Choosing the right material to capture light involves measuring the difference between two energy levels called the valence band and the conduction band. The lower-energy valence band is filled with many small negatively charged particles called electrons, but the higher-energy conduction band is mostly empty. When electrons are hit with particles of light, called photons, they can absorb enough energy to jump from the low-energy conduction band into the high-energy valence band. Once in the valence band, the extra energy in the electron can be harvested as electricity. It’s as if the electrons are sitting at the bottom of a hill (the conduction band) and being hit by a photon that gives them the energy to leap to the top (the valance band).

Importance of testing solar panels in extreme conditions

After choosing the right material to capture this energy from the sun, it is also important for the solar panels to be put under intense conditions to test it’s performance in extreme situations before being used by the general population to power their home appliances.

Solar panel efficiency testing is carried out in order to prevent low quality solar panels from being sold in the market. The manufacturer has to prove that the solar cells have long term durability and long term efficiency. Solar panels available in the Australian market are certified by first passing extensive testing.

No customer wants to end up with solar panels that aren’t technically sound. There are major advantages of switching to solar, but it is extremely important to make sure that the right type of solar panel gets installed in your home. In order to guarantee the quality of a solar panel, it is extensively tested under the following extreme conditions


Wind is one the most predicted causes of solar cell damage. Solar panel manufacturers conduct extensive wind tunnel testing to decrease potential damage.


Hail testing consists of firing artificial hail at a speed of 20 to 30 m/s. Solar cells remain undamaged at these speeds.
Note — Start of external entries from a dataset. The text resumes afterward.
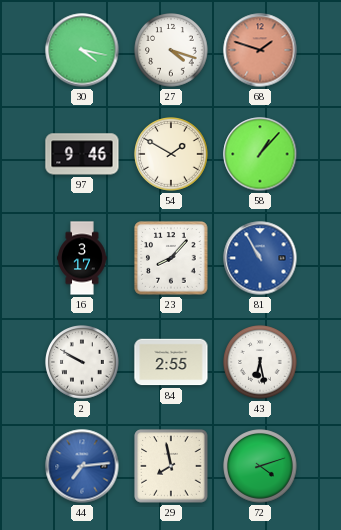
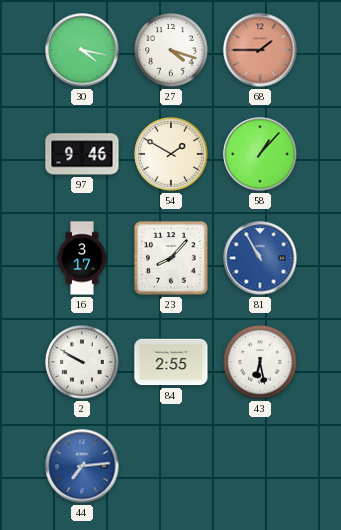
68: 1:48 -> 1:45
29: 7:58 -> none
72: 4:12 -> none
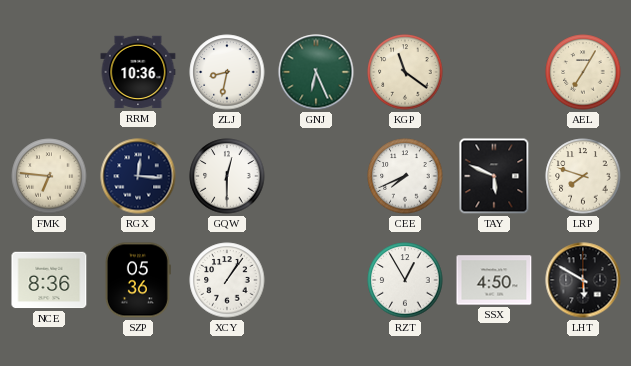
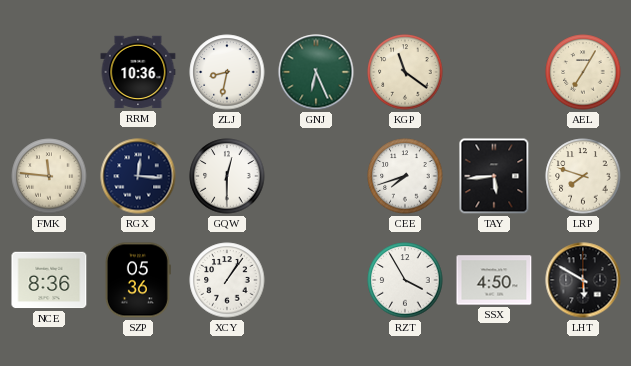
FMK: 6:46 -> 11:46
CEE: 7:41 -> 7:42
TAY: 5:49 -> 5:44
RZT: 12:55 -> 3:55
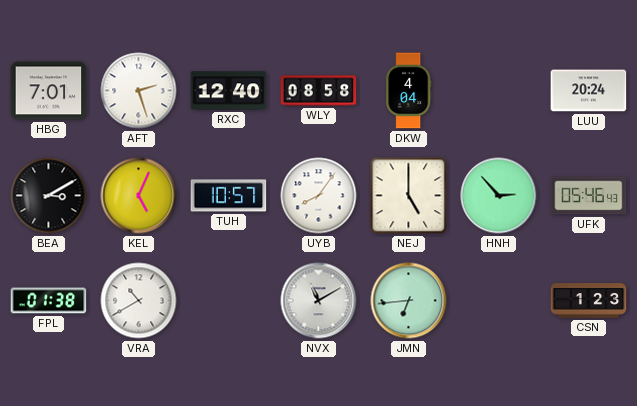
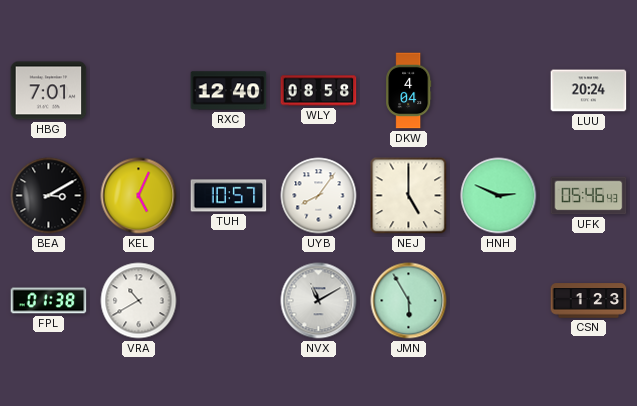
AFT: 2:27 -> none
HNH: 2:53 -> 2:49
JMN: 6:44 -> 5:55
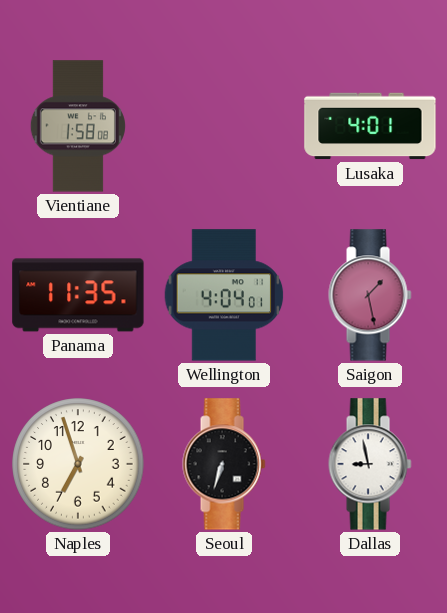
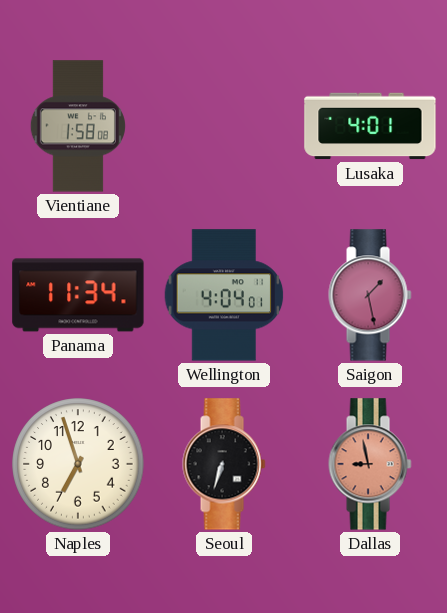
Panama: 11:35 -> 11:34
Dallas dial: white -> salmon
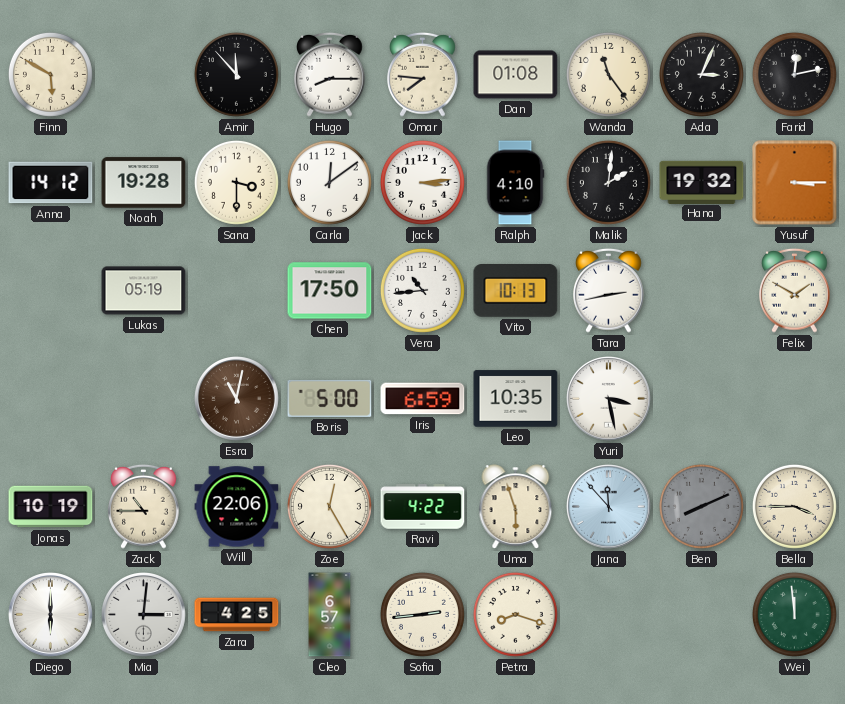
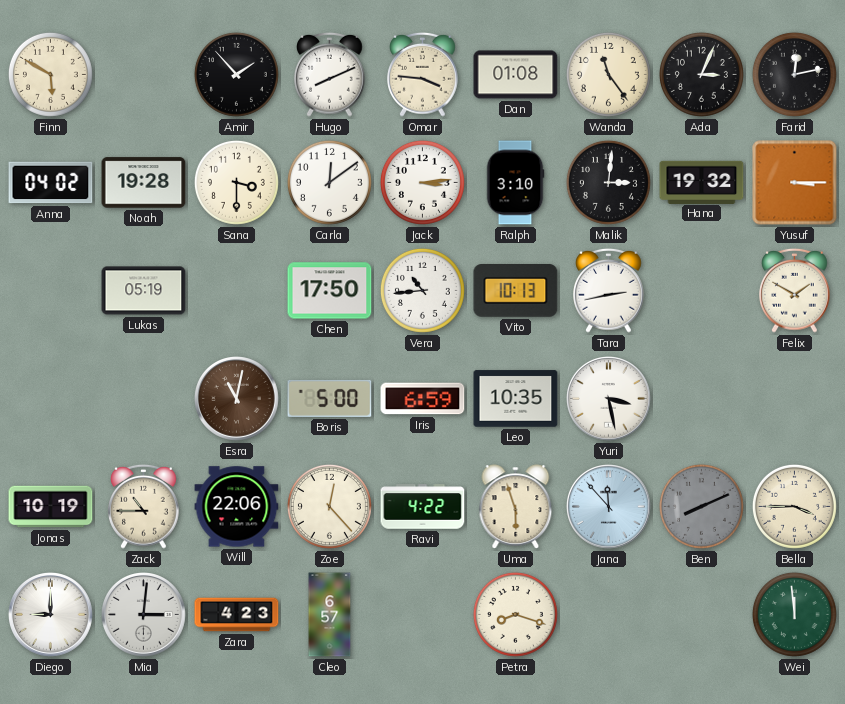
Amir: 11:53 -> 1:53
Hugo: 8:15 -> 8:11
Omar: 7:46 -> 3:46
Anna: 14:12 -> 04:02
Ralph: 4:10 -> 3:10
Malik: 2:01 -> 3:01
Zoe: 12:25 -> 12:23
Diego: 6:00 -> 9:00
Zara: 4:25 -> 4:23
Sofia: 2:44 -> none
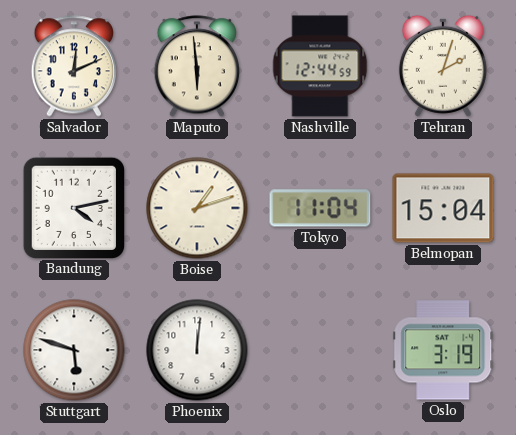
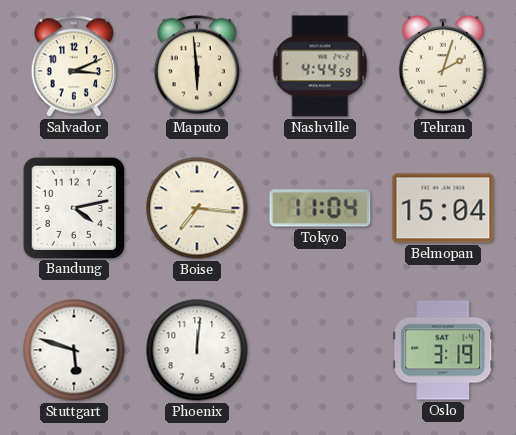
Salvador: 12:11 -> 3:11
Nashville: 12:44 -> 4:44
Boise: 1:12 -> 7:16
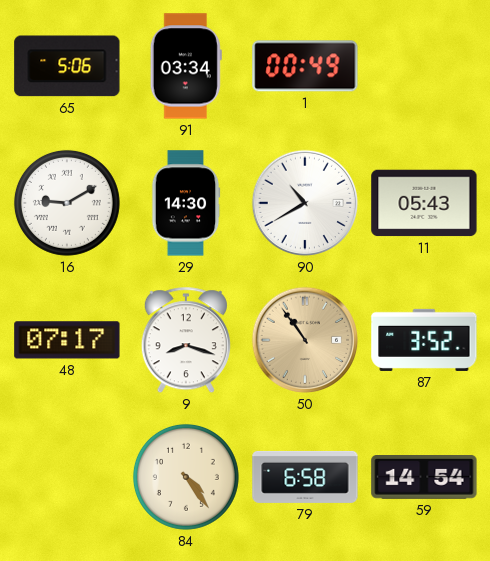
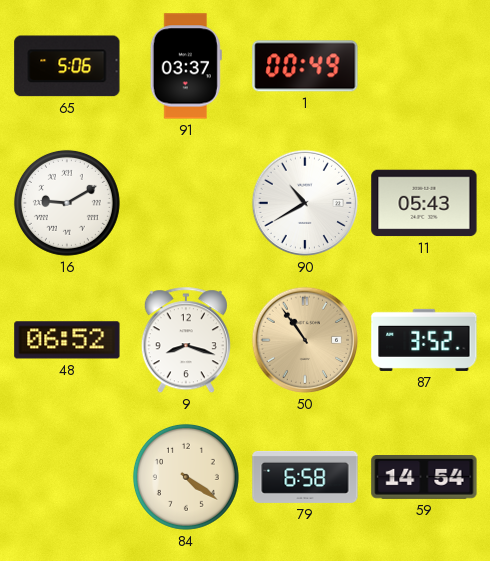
91: 03:34 -> 03:37
29: 14:30 -> none
48: 07:17 -> 06:52
84: 4:24 -> 4:21
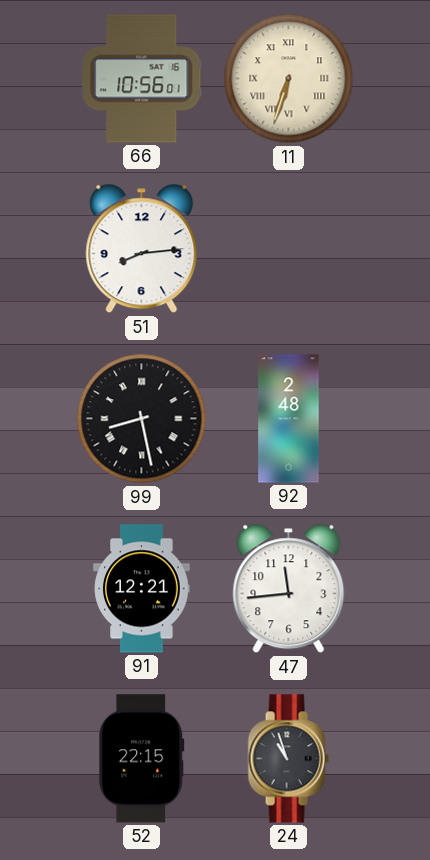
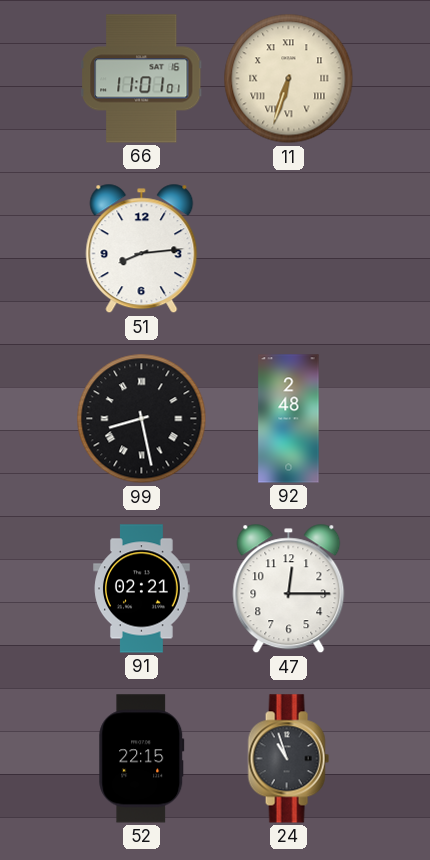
66: 10:56 -> 11:01
91: 12:21 -> 02:21
47: 11:44 -> 12:15
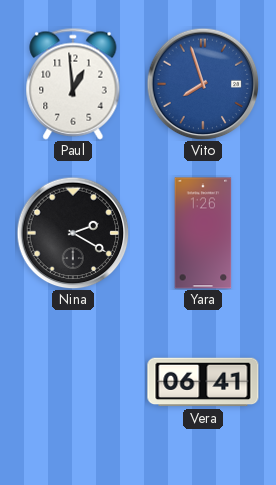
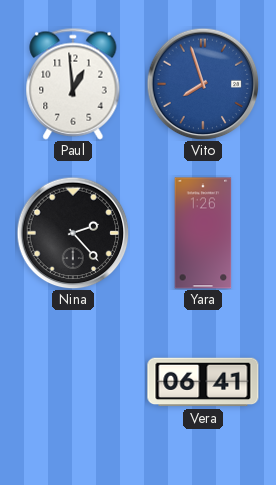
Nina: 2:20 -> 2:23
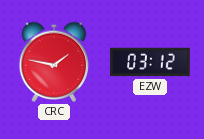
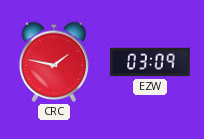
EZW: 03:12 -> 03:09
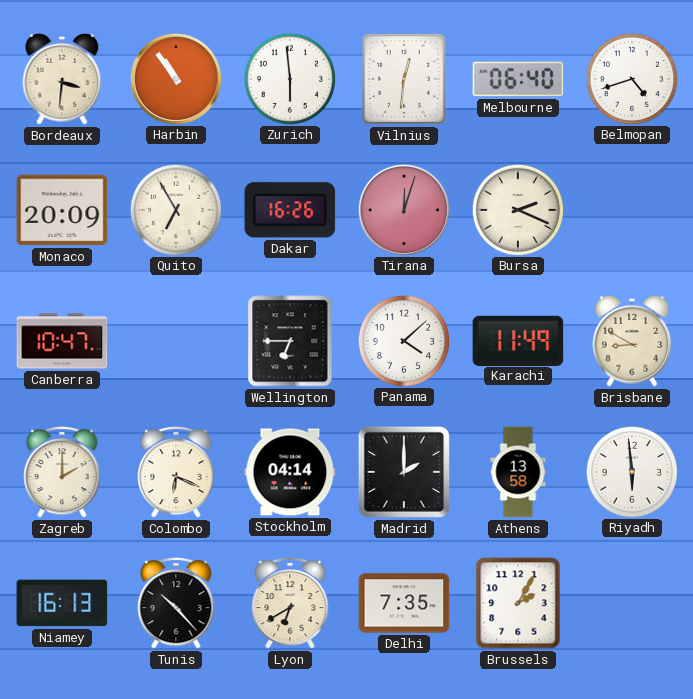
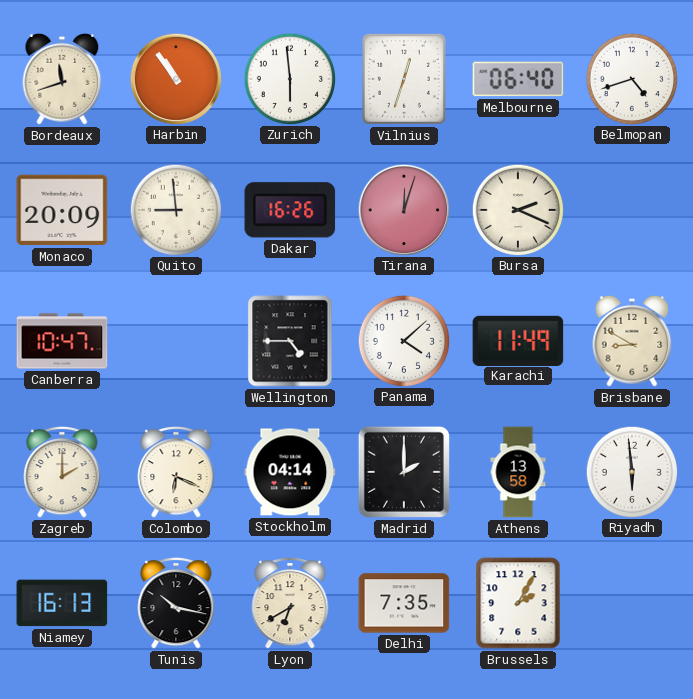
Bordeaux: 3:31 -> 11:42
Vilnius: 12:31 -> 12:33
Quito: 6:55 -> 8:59
Wellington: 6:45 -> 4:45
Tunis: 10:23 -> 10:17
A thick layer of snow can be too heavy for a solar panel. Solar cells stop working when more than 5 cm of snow accumulates on a solar panel and decreases solar panel efficiency by 100%.


Ice builds up on the surface of solar cells when no silicon coating is applied. The build up of ice can potentially decreases solar panel efficiency by 25 to 100%.

Chemical Residue

For chemical residue to dissolve at least 20 mm of rainfall has to land on the surface of the solar cells. Research has shown a reduction of 0.2% in solar panel efficiency when they are covered in a layer of chemical build up.

UV Degradation

A solar cell structure can be delaminated by UV induced degradation. Another consequence can be the discolouration of individual solar cells.

Damp heat testing

Damp heat testing is carried out to test the durability of solar panels in highly humid conditions. Humidity can lead to corrosion and to module connection failure and an overall decrease of solar panel efficiency.

Insulation Resistance

Insulation resistance is determined by material strength. In weak materials, current leakage can occur on the edges of the solar panel.

Thermal Cycling

Thermal cycling can cause solar panel components to fail. These components include solar cells, interconnections, solder bonds and module connections.

Thermal cycling can cause solar panel components to fail. These components include solar cells, interconnections, solder bonds and module connections.